The performance of the hull vane (visible projecting from the stern of the model) was tested at the MARIN model basin facility. (Netherlands MoD)

HNLMS Groningen is to become the first of the Royal Netherlands Navy's (RNLN's) four Holland-class patrol ships to receive a hull vane modification.

Wageningen-based manufacturer Hull Vane BV announced that the stern-mounted underwater structure, which acts like a hydrofoil to convert energy from the stern wave and ship motions into forward thrust, had been handed over on 8 June at Den Helder naval base. Installation on Groningen will be undertaken as part of an upkeep period scheduled for early 2023.

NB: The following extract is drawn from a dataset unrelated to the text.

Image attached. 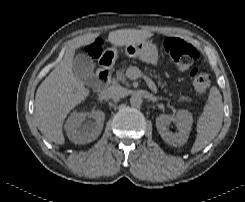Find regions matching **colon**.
<instances>
[{"label": "colon", "instance_id": "1", "mask_svg": "<svg viewBox=\"0 0 245 202\" xmlns=\"http://www.w3.org/2000/svg\"><path fill=\"white\" fill-rule=\"evenodd\" d=\"M163 49L178 71L185 72L194 67L191 71V78L196 94L202 95L209 89L211 74L195 67L200 57V52L196 47L184 40L167 37L163 41ZM80 52L90 59H96L99 53L98 45L96 43L82 45Z\"/></svg>", "mask_w": 245, "mask_h": 202}]
</instances>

Delivered by Damen Naval, the four Holland-class ships entered RNLN service between 2012–13. Specifically designed for low-intensity constabulary duties in both European and Caribbean waters, the vessels also have utility for counter-terror/anti-piracy operations, and humanitarian assistance/disaster relief.

The decision to retrofit the hull vane modification – sometimes referred to as an ‘underwater spoiler' – stemmed from a 2015 study that predicted a reduction of approximately 13% in annual fuel costs through the retrofit of the ‘wing' design at the stern. Following interest from the Defence Materiel Organisation (DMO), a division of the Netherlands Ministry of Defence, further work was performed to characterise the performance gain, optimise performance, and ensure the structural integrity of an integration.

The research effort for DMO – financed through the MIND fund (an acronym of Military Innovation by Doing) – led to the hull vane design being optimised using computational fluid dynamics. It was subsequently tested in the model basin at MARIN.

DMO contracted Hull Vane BV in late 2020 for the fabrication of the hull vane structure.